All four readings this weekend can be related easily and generally to a theme of non-attachment to the things of this world.  We are built to last.  Forever.  The things of this world are not built to last.  It is folly, therefore, to place our trust and a sense of security in our possessions.  They might disappear overnight.  Or, as the Gospel passage points out, WE might disappear overnight, might die suddenly and find ourselves in eternity where material things do not count for anything, and then what good would our earthly possessions be to us?

This theme might be broadened beyond the concept of material possessions.  I have never had much in the way of "things," for example, so it is really pretty easy for me to say, "So what if I have to leave all my material possessions behind when I leave this world?  They amount to a car, a computer and some clothes."   

While I have little in the way of material possessions, however, I have had substantial experience with the "things of this world" if we are willing to broaden the category to include such considerations as personal ambition, professional reputation, professional recognition and advancement, and so on.  I am not talking here about my career in the Church.  I am talking about my ambitions as a writer.  

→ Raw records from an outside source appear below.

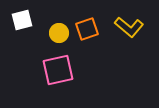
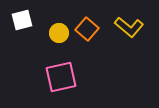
orange square: rotated 30 degrees counterclockwise
pink square: moved 3 px right, 7 px down
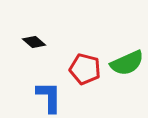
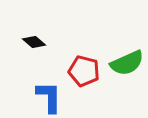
red pentagon: moved 1 px left, 2 px down
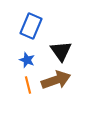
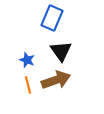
blue rectangle: moved 21 px right, 8 px up
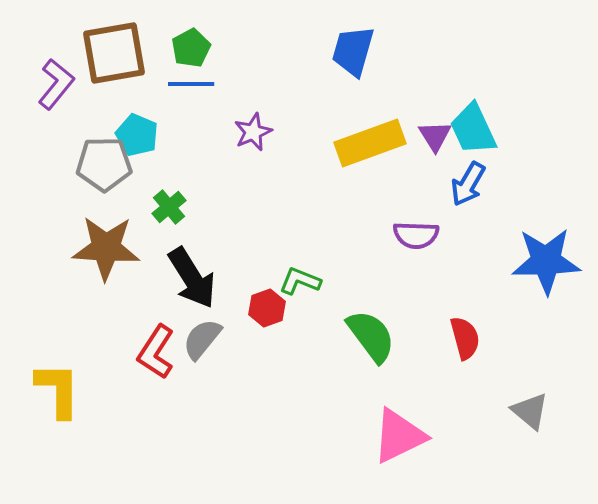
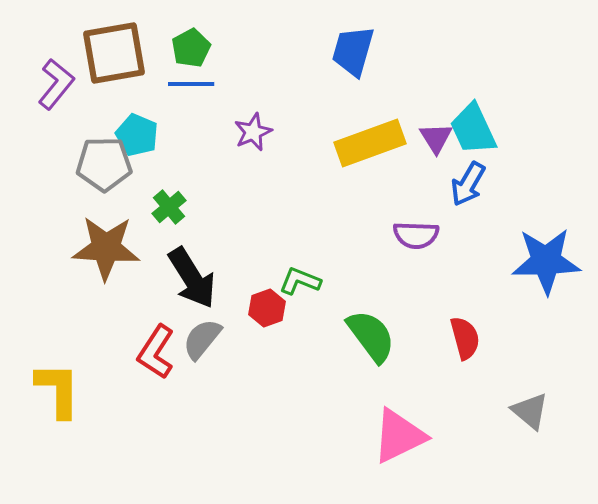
purple triangle: moved 1 px right, 2 px down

Detached as I may be from the material goods of the world, since I have so few of them, I am well acquainted with another sort of "good;" I am well acquainted with another temptation to be attached to the world.  I am well-acquainted with career ambition and the determination to succeed -- as a writer, as an artist.  One's professional success, professional reputation, professional recognition and the variety of rewards that might come with real career achievement, though not necessarily material, are nonetheless very much "worldly things," and I readily confess to having pursued them with an almost ferocious energy and determination, and for my entire adult life.

I don't want to make this homily "all about me," but -- today's readings seem especially appropriate to my circumstances this summer, as we roll out the initial marketing stratagems at San Gabriel Media and are, at least for the moment, encountering a rapid and rising success.  The videos at San Gabriel that are gaining hundreds of thousands of views on YouTube are videos that were scripted (that is, written) by me.  In several cases, they are videos presented by me; in some cases they are videos performed by me.  And, of course, the books available at our website are my brainchildren; I wrote them with love, with energy, with passion; I believe in them and hope to see them succeed.

Which, so far as it serves the greater purposes of God, is hunky-dory.  If our YouTube programming and my books at San Gabriel can help people deepen their relationship with God, that is awesome.  But detachment, on my part, from the worldly "things" of literary and artistic success is as important, with regard to today's readings, as is detachment from material possessions.  The adage "You can't take it with you" applies as much to career achievement as it does to material possessions, as it does to money.  

In the end, all of us are radically poor.  Unable to save ourselves, we must throw ourselves on the love of the God who created us in love and for love.  We must trust in that love -- God's love for us.  In that, and in that alone, is our security, no matter how much the things of this world may give us a sense of security and of peace.  The things of this world -- including those which are not material -- cannot save us.  That is the unified message across today's readings.  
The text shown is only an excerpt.